### THE TASK
All that should come back is the lines of the data below from the one containing "częściej intrygujące kompozycje" to the one containing "ng tidak menentu", inclusive, exactly as they stand.

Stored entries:
------------------------------------------------------------

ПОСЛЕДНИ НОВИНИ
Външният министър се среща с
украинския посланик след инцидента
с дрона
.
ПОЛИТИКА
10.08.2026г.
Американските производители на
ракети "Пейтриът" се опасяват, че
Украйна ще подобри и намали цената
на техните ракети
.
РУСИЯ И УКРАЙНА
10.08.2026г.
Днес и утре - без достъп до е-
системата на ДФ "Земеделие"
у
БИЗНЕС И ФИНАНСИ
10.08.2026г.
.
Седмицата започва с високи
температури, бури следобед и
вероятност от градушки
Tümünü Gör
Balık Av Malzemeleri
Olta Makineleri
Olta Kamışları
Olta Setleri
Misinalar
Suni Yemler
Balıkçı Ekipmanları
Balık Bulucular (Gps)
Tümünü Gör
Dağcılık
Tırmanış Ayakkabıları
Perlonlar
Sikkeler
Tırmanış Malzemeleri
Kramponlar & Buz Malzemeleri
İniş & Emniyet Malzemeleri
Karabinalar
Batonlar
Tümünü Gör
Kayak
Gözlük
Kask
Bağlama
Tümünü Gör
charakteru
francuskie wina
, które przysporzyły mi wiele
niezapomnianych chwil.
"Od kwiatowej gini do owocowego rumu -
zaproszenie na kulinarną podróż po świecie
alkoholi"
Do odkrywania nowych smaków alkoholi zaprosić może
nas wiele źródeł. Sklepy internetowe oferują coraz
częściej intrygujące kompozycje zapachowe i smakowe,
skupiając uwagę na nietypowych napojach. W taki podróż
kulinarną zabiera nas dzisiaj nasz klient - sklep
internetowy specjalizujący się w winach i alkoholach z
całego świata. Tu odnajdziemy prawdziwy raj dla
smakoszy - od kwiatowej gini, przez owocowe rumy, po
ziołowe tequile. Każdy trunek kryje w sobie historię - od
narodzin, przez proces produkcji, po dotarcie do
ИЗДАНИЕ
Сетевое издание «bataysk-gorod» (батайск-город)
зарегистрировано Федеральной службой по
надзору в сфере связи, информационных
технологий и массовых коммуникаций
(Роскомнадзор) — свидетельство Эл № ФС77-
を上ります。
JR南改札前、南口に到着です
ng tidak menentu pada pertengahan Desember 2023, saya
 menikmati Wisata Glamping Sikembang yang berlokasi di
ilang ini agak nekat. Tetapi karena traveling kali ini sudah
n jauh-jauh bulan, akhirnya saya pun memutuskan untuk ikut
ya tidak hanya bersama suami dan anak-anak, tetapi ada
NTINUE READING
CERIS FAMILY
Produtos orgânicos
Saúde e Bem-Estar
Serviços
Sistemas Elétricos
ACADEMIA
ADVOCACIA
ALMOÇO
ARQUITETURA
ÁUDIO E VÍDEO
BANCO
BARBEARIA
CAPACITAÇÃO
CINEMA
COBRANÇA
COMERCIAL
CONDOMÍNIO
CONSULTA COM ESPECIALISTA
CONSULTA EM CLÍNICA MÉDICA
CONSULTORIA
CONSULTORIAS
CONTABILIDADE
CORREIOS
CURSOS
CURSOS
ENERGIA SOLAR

------------------------------------------------------------

### OUTPUT OF THE EXERCISE
częściej intrygujące kompozycje zapachowe i smakowe,
skupiając uwagę na nietypowych napojach. W taki podróż
kulinarną zabiera nas dzisiaj nasz klient - sklep
internetowy specjalizujący się w winach i alkoholach z
całego świata. Tu odnajdziemy prawdziwy raj dla
smakoszy - od kwiatowej gini, przez owocowe rumy, po
ziołowe tequile. Każdy trunek kryje w sobie historię - od
narodzin, przez proces produkcji, po dotarcie do
ИЗДАНИЕ
Сетевое издание «bataysk-gorod» (батайск-город)
зарегистрировано Федеральной службой по
надзору в сфере связи, информационных
технологий и массовых коммуникаций
(Роскомнадзор) — свидетельство Эл № ФС77-
を上ります。
JR南改札前、南口に到着です
ng tidak menentu pada pertengahan Desember 2023, saya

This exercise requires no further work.